Anthony “Princesa” Olascuaga is still WBO World Flyweight champion — and looking every inch the best flyweight in the world. The 26-year-old Californian stopped Japanese challenger Jukiya Iimura in round 9 at Yokohama Budokan on Sunday, turning in another composed, technically precise championship defense on home-promotion turf.
The scorecards at the point of stoppage — 80-71, 80-71, 79-72 — don’t leave much room for debate. All three judges had Olascuaga winning every round. This was a masterclass.
Anthony Olascuaga def. Jukiya Iimura TKO — Round 9 📍 Yokohama Budokan, Yokohama, Japan | Sunday, 15 March 2026 WBO World Flyweight Championship (112 lbs) — 12 rounds scheduled | U Next Boxing 5
Those stoppage scores — 80-71 and 79-72 on all three cards — tell you Olascuaga was winning every single round before the referee stepped in. In boxing terms, that’s a near-faultless championship performance. Iimura was never allowed to settle, never found his rhythm, and never threatened to turn the fight.
The significance of those margins is this: Iimura came in at 9-1, ranked among Japan’s best flyweights, with the crowd behind him. Yet the three experienced judges watching every punch all scored him without a single round won through eight complete frames. That’s not just a win — that’s a statement about where Olascuaga currently stands in the division.

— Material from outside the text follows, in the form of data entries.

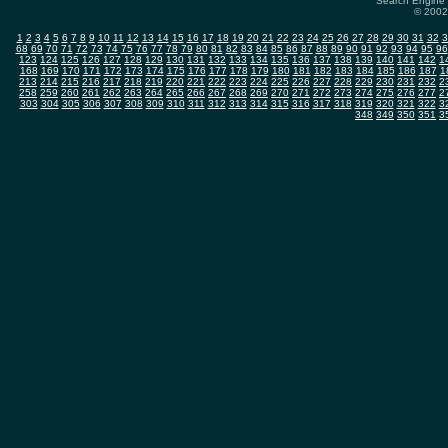
Search Engine 
© 2002-
1
2
3
4
5
6
7
8
9
10
11
12
13
14
15
16
17
18
19
20
21
22
23
24
25
26
27
28
29
30
31
32
3
68
69
70
71
72
73
74
75
76
77
78
79
80
81
82
83
84
85
86
87
88
89
90
91
92
93
94
95
96
123
124
125
126
127
128
129
130
131
132
133
134
135
136
137
138
139
140
141
142
1
168
169
170
171
172
173
174
175
176
177
178
179
180
181
182
183
184
185
186
187
1
213
214
215
216
217
218
219
220
221
222
223
224
225
226
227
228
229
230
231
232
2
258
259
260
261
262
263
264
265
266
267
268
269
270
271
272
273
274
275
276
277
2
303
304
305
306
307
308
309
310
311
312
313
314
315
316
317
318
319
320
321
322
3
348
349
350
351
3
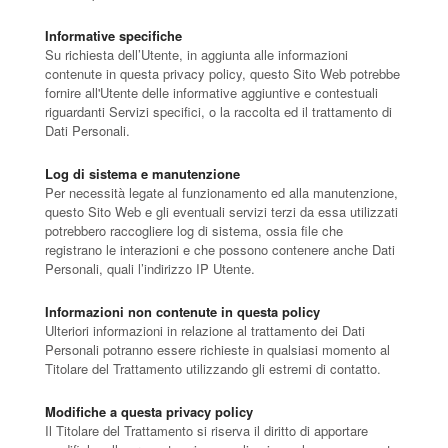
Informative specifiche
Su richiesta dell’Utente, in aggiunta alle informazioni
contenute in questa privacy policy, questo Sito Web potrebbe
fornire all'Utente delle informative aggiuntive e contestuali
riguardanti Servizi specifici, o la raccolta ed il trattamento di
Dati Personali.
Log di sistema e manutenzione
Per necessità legate al funzionamento ed alla manutenzione,
questo Sito Web e gli eventuali servizi terzi da essa utilizzati
potrebbero raccogliere log di sistema, ossia file che
registrano le interazioni e che possono contenere anche Dati
Personali, quali l’indirizzo IP Utente.
Informazioni non contenute in questa policy
Ulteriori informazioni in relazione al trattamento dei Dati
Personali potranno essere richieste in qualsiasi momento al
Titolare del Trattamento utilizzando gli estremi di contatto.
Modifiche a questa privacy policy
Il Titolare del Trattamento si riserva il diritto di apportare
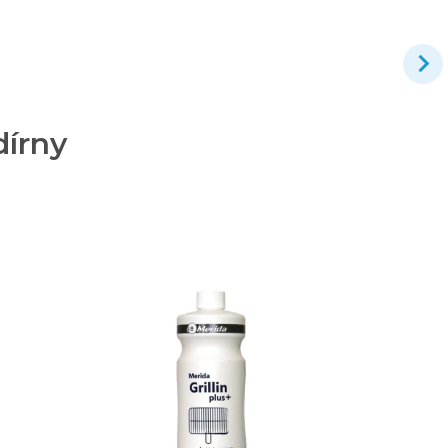
dírny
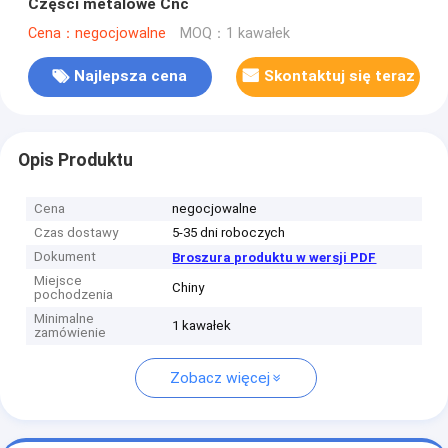
Części metalowe Cnc
Cena：negocjowalne
MOQ：1 kawałek
Najlepsza cena
Skontaktuj się teraz
Opis Produktu
Cena
negocjowalne
Czas dostawy
5-35 dni roboczych
Dokument
Broszura produktu w wersji PDF
Miejsce
Chiny
pochodzenia
Minimalne
1 kawałek
zamówienie
Zobacz więcej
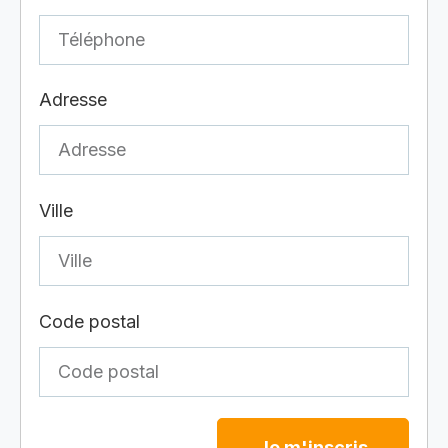
Adresse
Ville
Code postal
Je m'inscris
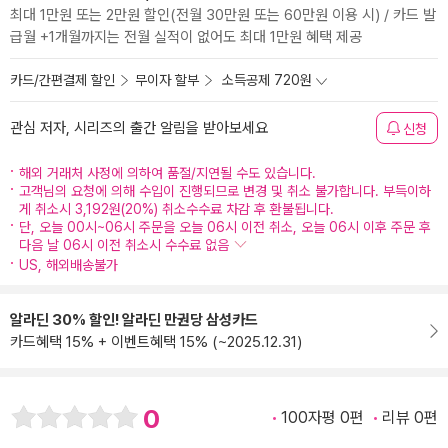
최대 1만원 또는 2만원 할인(전월 30만원 또는 60만원 이용 시) / 카드 발
급월 +1개월까지는 전월 실적이 없어도 최대 1만원 혜택 제공
카드/간편결제 할인
무이자 할부
소득공제 720원
관심 저자, 시리즈의 출간 알림을 받아보세요
신청
해외 거래처 사정에 의하여 품절/지연될 수도 있습니다.
고객님의 요청에 의해 수입이 진행되므로 변경 및 취소 불가합니다. 부득이하
게 취소시 3,192원(20%) 취소수수료 차감 후 환불됩니다.
단, 오늘 00시~06시 주문을 오늘 06시 이전 취소, 오늘 06시 이후 주문 후
다음 날 06시 이전 취소시 수수료 없음
US, 해외배송불가
알라딘 30% 할인! 알라딘 만권당 삼성카드
카드혜택 15% + 이벤트혜택 15% (~2025.12.31)
0
100자평 0편
리뷰 0편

The ninth proved the breaking point. Olascuaga had Iimura pinned on the ropes and landed a sharp combination that prompted the referee’s intervention. Iimura — to his credit — had taken the punishment professionally, but there was no answer.
| Olascuaga | Iimura | |
|---|---|---|
| Record (after) | 11-1 | 9-2 |
| Age | 26 | 28 |
| Nationality | 🇺🇸 USA | 🇯🇵 Japan |
| Height | 5’4” / 163cm | 5’5” / 164cm |
| Reach | 65.4” / 166cm | 66.1” / 168cm |
| Stance | Orthodox | Orthodox |
| Debut | 2020 | 2021 |
Olascuaga came in as a massive 1/12 favourite — and his recent form explains why. Since turning professional in 2020, he’s built a resume anchored by stoppages:
| Date | Opponent | Result |
|---|---|---|
| Dec 2025 | Tatsuya Kuwahara | W TKO4 — title defense |
| Sep 2025 | Luis Camacho | W TKO2 — title defense |
| Mar 2025 | Hiroto Kyoguchi | W UD12 — WBO title won |
| Oct 2024 | Jose Gonzalez | W TKO1 |
| Jul 2024 | Ryuji Kano | W KO3 |
The Kyoguchi win was the watershed moment — Kyoguchi had been a two-weight world champion, a renowned knockout artist, respected throughout the junior flyweight and flyweight divisions. That Olascuaga outboxed and outworked him over 12 rounds in Japan announced the division had a new force. The stoppages of Camacho and Kuwahara in the defenses that followed showed no signs of a champion content to simply hold onto what he’d won.
Tonight’s TKO of Iimura continues that pattern. He doesn’t just win — he finishes.
With the WBO belt in his possession and a string of stoppages behind him, Olascuaga is approaching the threshold where the division’s major unification bouts become realistic. The IBF, WBA and WBC flyweight champions will have taken note. A unified super-fight is the logical horizon.
For Iimura, tonight’s defeat is a learning experience rather than a ceiling. At 28, with solid fundamentals and genuine resilience shown over nine hard rounds, future opportunities at the highest level remain within reach.
Also on the card at Yokohama Budokan: Riku Masuda stopped the legendary Nonito Donaire in round 8 in a commanding WBA Bantamweight final eliminator performance that has the boxing world asking hard questions about “The Filipino Flash’s” future.